ROSSINI Le nozze di Teti e di Peleo (Rizzo)
View record and artist detailsRecord and Artist Details
Genre:
Vocal
Label: Naxos
Magazine Review Date: 10/2020
Media Format: CD or Download
Media Runtime: 58
Mastering:
DDD
Catalogue Number: 8 574282
Tracks:
Composition | Artist Credit |
---|---|
(Le) Nozze di Teti, e di Peleo |
Gioachino Rossini, Composer
Eleonora Bellocci, Teti, Soprano Górecki Chamber Choir Joshua Stewart, Giove, Tenor Leonor Bonilla, Cerere, Soprano Marina Comparato, Giunone, Mezzo soprano Mert Süngü, Peleo, Tenor Pietro Rizzo, Conductor Virtuosi Brunensis |
Author: Richard Osborne
Rossini was 24 and recently arrived in Naples when, early in 1816, he was commissioned to provide the music for a masque in honour of the marriage of Princess Maria Carolina, Ferdinand IV’s granddaughter, and the Duc de Berry, second son of France’s future Charles X, for whose coronation in 1825 Rossini would provide an even more elaborate pièce de circonstance, Il viaggio a Reims. The year 1816 was an extraordinary one for Rossini, beginning with the Rome prima of Il barbiere di Siviglia, carrying on through this wedding entertainment and the vernacular Neapolitan comedy La gazzetta, and ending with the twin triumphs of Otello in Naples in early December and La Cenerentola in Rome seven weeks later.

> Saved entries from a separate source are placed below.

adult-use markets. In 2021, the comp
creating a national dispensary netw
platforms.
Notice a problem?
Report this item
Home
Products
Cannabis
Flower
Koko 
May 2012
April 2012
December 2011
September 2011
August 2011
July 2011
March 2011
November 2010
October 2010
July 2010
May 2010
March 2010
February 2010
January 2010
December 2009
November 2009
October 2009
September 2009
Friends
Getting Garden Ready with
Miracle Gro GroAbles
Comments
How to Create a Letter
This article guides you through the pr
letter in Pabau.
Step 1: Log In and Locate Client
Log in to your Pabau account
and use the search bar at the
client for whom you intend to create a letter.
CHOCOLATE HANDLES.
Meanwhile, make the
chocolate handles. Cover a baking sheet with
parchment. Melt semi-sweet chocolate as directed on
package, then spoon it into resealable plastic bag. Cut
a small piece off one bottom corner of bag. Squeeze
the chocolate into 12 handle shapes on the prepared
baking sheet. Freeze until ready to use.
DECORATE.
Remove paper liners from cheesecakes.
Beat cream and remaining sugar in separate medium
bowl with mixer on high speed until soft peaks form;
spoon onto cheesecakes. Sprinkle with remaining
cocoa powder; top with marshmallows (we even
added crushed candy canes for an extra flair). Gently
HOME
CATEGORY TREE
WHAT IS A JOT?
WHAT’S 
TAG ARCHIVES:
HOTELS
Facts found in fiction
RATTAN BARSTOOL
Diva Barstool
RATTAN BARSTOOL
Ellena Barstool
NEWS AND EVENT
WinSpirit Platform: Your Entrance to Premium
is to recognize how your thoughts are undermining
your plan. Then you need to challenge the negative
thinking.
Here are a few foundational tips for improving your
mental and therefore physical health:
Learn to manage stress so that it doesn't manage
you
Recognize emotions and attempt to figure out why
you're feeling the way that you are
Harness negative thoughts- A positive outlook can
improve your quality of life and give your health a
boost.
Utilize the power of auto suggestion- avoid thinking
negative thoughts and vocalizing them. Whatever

Like Handel, Rossini was a master of the art of recycling, of which Le nozze di Teti e di Peleo is a prime example, with music originally written for opera houses in Bologna, Ferrara, Venice and Milan newly recruited to the colours. He even drew on Il barbiere, from which he concocted a magnificent showpiece aria for the goddess Ceres. ‘Even when Rossini is making a patchwork, the music never loses direction’, noted Riccardo Chailly, conductor of the memorable 1998 Decca recording of Le nozze di Teti e di Peleo. ‘In the end, he seems to be saying exactly what he wants to say.’
Le nozze was a royal commission, and Rossini had vocal royalty to realise it: Margarita Chabrand and Giovanni David in the title-roles, Isabella Colbran as Ceres, Andrea Nozzari as Jove. As did Chailly in Milan in 1998, with a cast headed by Juan Diego Flórez as Peleo and Cecilia Bartoli as Ceres, with Elisabetta Scano, Daniela Barcellona and Luigi Petroni sure-footed in the attendant roles.

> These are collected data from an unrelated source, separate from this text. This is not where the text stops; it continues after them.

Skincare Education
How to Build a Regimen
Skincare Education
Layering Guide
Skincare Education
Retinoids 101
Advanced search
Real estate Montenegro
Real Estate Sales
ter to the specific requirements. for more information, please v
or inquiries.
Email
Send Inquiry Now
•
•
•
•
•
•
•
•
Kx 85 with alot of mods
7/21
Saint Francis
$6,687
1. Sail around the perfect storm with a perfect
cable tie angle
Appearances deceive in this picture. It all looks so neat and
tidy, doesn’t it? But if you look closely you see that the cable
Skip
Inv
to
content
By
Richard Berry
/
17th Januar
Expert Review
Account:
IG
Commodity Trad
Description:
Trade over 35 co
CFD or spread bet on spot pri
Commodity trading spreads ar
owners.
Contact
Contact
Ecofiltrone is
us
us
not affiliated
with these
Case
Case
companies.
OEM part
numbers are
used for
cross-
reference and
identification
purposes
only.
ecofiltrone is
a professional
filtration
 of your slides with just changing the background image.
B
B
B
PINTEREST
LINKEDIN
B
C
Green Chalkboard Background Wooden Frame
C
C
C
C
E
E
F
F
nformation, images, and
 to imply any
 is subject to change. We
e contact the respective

The new Naxos disc, recorded live at the 2018 Rossini in Wildbad Festival, proffers no such riches. As a performance, it offers us what you might call the rough up and down of the work, but the singing is rarely more than mediocre. Leonor Bonilla and Marina Comparato make some pleasing sounds in the duet between Ceres and Juno, but Bartoli and Barcellona offer those and more besides.

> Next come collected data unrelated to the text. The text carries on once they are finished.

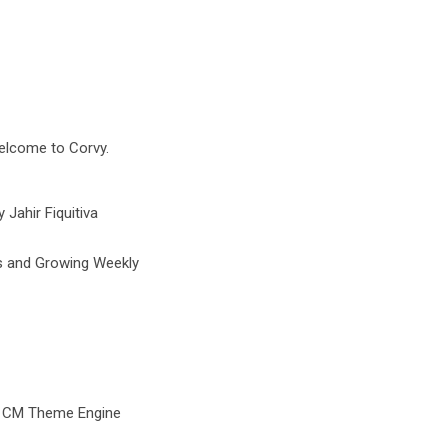
Welcome to Corvy.
Jahir Fiquitiva
s and Growing Weekly
d CM Theme Engine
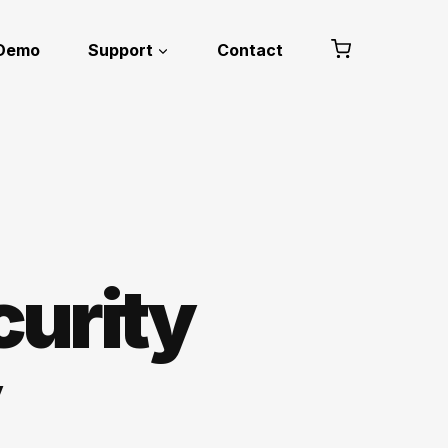
 Demo
Support
Contact
curity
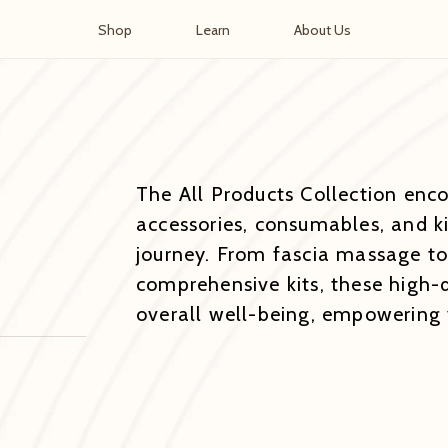
Shop
Learn
About Us
The All Products Collection enc
accessories, consumables, and ki
journey. From fascia massage to
comprehensive kits, these high-
overall well-being, empowering y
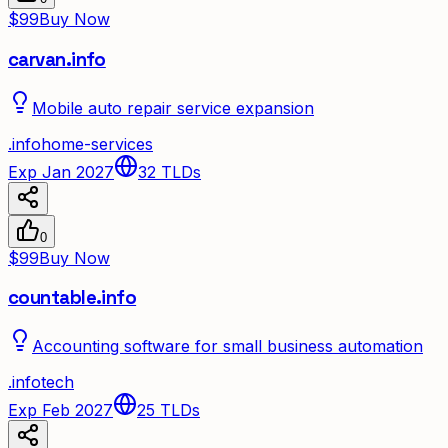
$99
Buy Now
carvan.info
Mobile auto repair service expansion
.
info
home-services
Exp Jan 2027
32
TLDs
0
$99
Buy Now
countable.info
Accounting software for small business automation
.
info
tech
Exp Feb 2027
25
TLDs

The Decca disc has a warmer, more intimate acoustic and a pleasing fill-up in the form of the 16-year-old Rossini’s cantata The Lament of Harmony on the Death of Orpheus, with Paul Austin Kelly as the tenor soloist. It also has a complete text and translation and a predictably fine booklet essay by Philip Gossett. Naxos’s note is generous in length – getting on for 4000 words – but it says nothing about the music.